### ENTRIES PROVIDED
↓↓↓

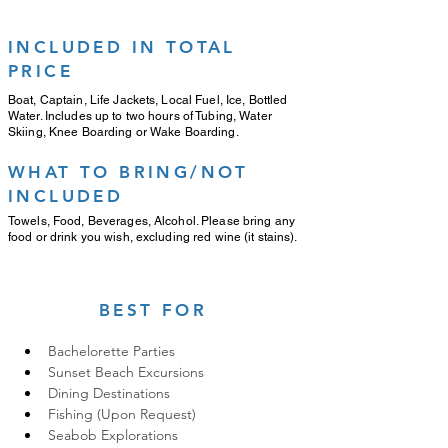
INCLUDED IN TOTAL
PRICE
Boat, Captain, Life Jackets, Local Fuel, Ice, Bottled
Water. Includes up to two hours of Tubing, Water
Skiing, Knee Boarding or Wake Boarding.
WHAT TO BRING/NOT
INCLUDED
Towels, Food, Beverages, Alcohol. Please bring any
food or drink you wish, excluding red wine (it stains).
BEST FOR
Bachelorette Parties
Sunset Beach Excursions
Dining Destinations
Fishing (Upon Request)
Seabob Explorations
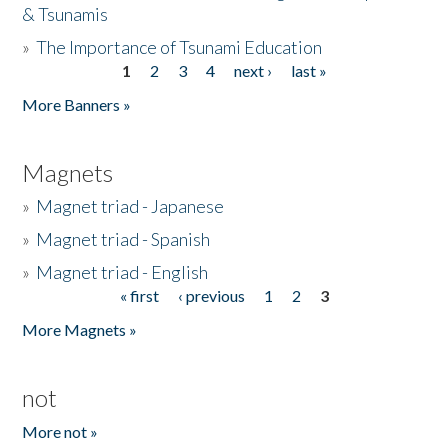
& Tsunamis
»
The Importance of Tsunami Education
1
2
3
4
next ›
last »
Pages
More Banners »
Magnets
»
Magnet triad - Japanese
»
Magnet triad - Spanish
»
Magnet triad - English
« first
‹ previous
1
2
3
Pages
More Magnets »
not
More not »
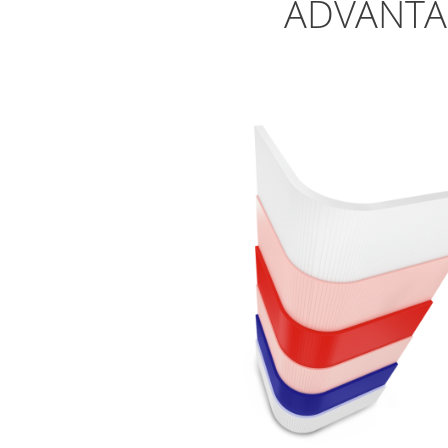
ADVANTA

↑↑↑
↓↓↓

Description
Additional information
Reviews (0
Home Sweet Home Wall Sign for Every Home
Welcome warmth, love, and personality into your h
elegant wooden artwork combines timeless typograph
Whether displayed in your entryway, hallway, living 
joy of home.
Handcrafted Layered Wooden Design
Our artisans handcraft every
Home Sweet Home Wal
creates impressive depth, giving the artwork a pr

↑↑↑

### INSTRUCTIONS FOR THE TASK
Only a number is wanted here: the count of lines above that contain the word "Sweet".

### TASK ANSWER
2